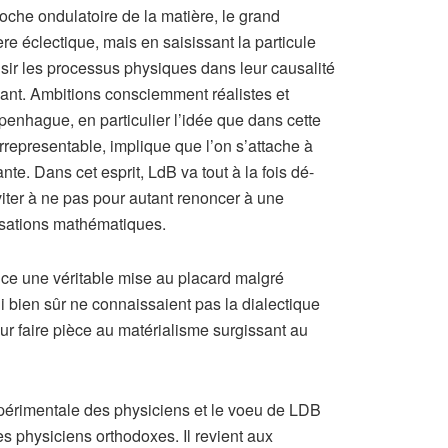
roche ondulatoire de la matière, le grand
e éclectique, mais en saisissant la particule
sir les processus physiques dans leur causalité
vant. Ambitions consciemment réalistes et
Copenhague, en particulier l’idée que dans cette
rrepresentable, implique que l’on s’attache à
te. Dans cet esprit, LdB va tout à la fois dé-
viter à ne pas pour autant renoncer à une
isations mathématiques.
nce une véritable mise au placard malgré
i bien sûr ne connaissaient pas la dialectique
our faire pièce au matérialisme surgissant au
xpérimentale des physiciens et le voeu de LDB
s physiciens orthodoxes. Il revient aux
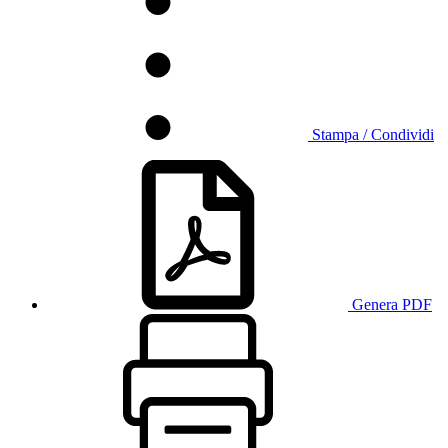
Stampa / Condividi
Genera PDF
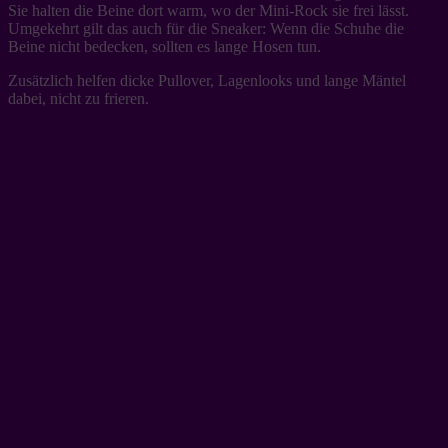
Sie halten die Beine dort warm, wo der Mini-Rock sie frei lässt.
Umgekehrt gilt das auch für die Sneaker: Wenn die Schuhe die
Beine nicht bedecken, sollten es lange Hosen tun.
Zusätzlich helfen dicke Pullover, Lagenlooks und lange Mäntel
dabei, nicht zu frieren.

WHAT YOU HAVE TO DO:
Omitting the images, output each record precisely as written.

TASK RESULT:
roche ondulatoire de la matière, le grand
e éclectique, mais en saisissant la particule
sir les processus physiques dans leur causalité
vant. Ambitions consciemment réalistes et
Copenhague, en particulier l’idée que dans cette
rrepresentable, implique que l’on s’attache à
te. Dans cet esprit, LdB va tout à la fois dé-
viter à ne pas pour autant renoncer à une
isations mathématiques.
nce une véritable mise au placard malgré
i bien sûr ne connaissaient pas la dialectique
our faire pièce au matérialisme surgissant au
xpérimentale des physiciens et le voeu de LDB
s physiciens orthodoxes. Il revient aux
Stampa / Condividi
Genera PDF
Sie halten die Beine dort warm, wo der Mini-Rock sie frei lässt.
Umgekehrt gilt das auch für die Sneaker: Wenn die Schuhe die
Beine nicht bedecken, sollten es lange Hosen tun.
Zusätzlich helfen dicke Pullover, Lagenlooks und lange Mäntel
dabei, nicht zu frieren.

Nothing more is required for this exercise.